The global education workforce

MLFTC is taking a leadership role in the international conversation about what an effective global education workforce should look like. This work is part of the college’s strategic, intellectual and operational commitment to redesigning the education workforce.

MLFTC is collaborating with the International Commission on Financing Global Education Opportunity (the Education Commission), a global initiative encouraging greater progress on SDG4 that is chaired by The UN Special Envoy for Global Education, Gordon Brown. I serve on the high-level steering committee of the Education Commission’s Education Workforce Initiative, and a number of MLFTC scholars have collaborated on an Education Commission report scheduled to be released in September. The report will address how governments can harness the human capital of the education workforce as a whole — including teachers, school leaders, support personnel and district or state officials — to ensure quality, inclusive education. It will review the latest evidence on workforce reform and draw on lessons from other sectors to rethink how we design, train and develop the education workforce.
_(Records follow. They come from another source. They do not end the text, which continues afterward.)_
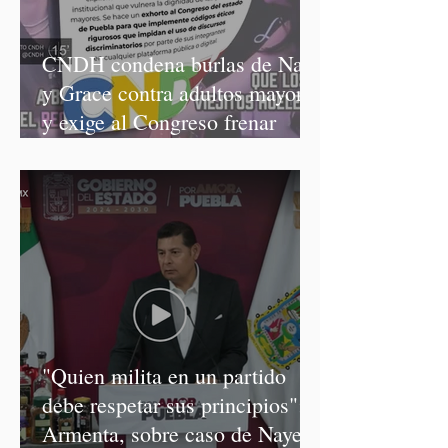
CNDH condena burlas de Nay
y Grace contra adultos mayores
y exige al Congreso frenar
discursos discriminatorios
"Quien milita en un partido
debe respetar sus principios":
Armenta, sobre caso de Nayeli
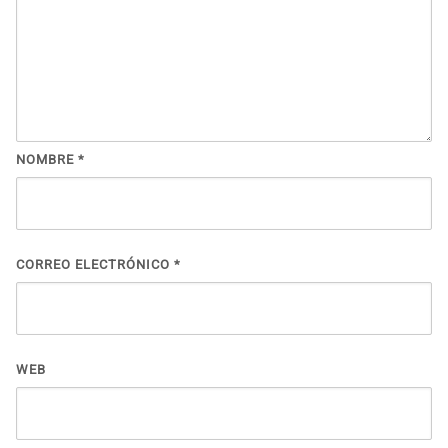
NOMBRE
*
CORREO ELECTRÓNICO
*
WEB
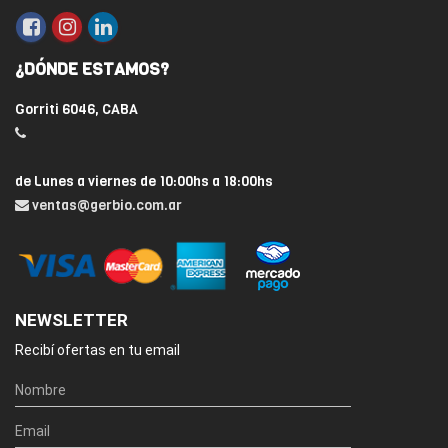
¿DÓNDE ESTAMOS?
Gorriti 6046, CABA
de Lunes a viernes de 10:00hs a 18:00hs
ventas@gerbio.com.ar
NEWSLETTER
Recibí ofertas en tu email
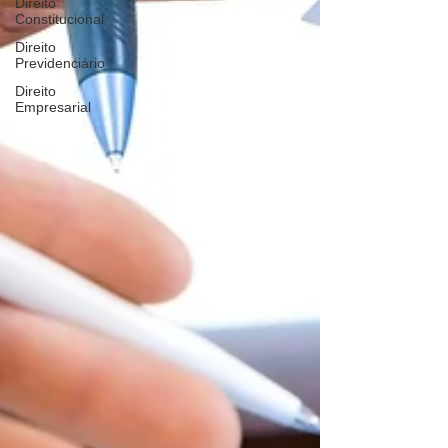
Direito
Constitucional
Direito
Previdenciário
Direito
Empresarial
The current draft of the executive summary of the report contains the following call to action:

“Education systems face the challenge of attracting and retaining an effective education workforce while meeting the needs of an increasingly diverse student population and keeping up with global trends, including rapidly advancing technological innovations. Unfortunately, the design of the education workforce in many countries stems from the industrial age of mass production. Now systems are charged with delivering quality improvement and inclusion, a mandate that requires different core capabilities and changes in workforce practices and behavior.”

Why is our college doing all of this? Because we think we have to. Because we think a world-class college of education is obliged to engage the world. Because, while the vectors and shape of globalization will change, the fact of it will not cease. Because, while any individual’s education begins as a personal story, education is a collective story that affects every community and, ultimately, our shared planet.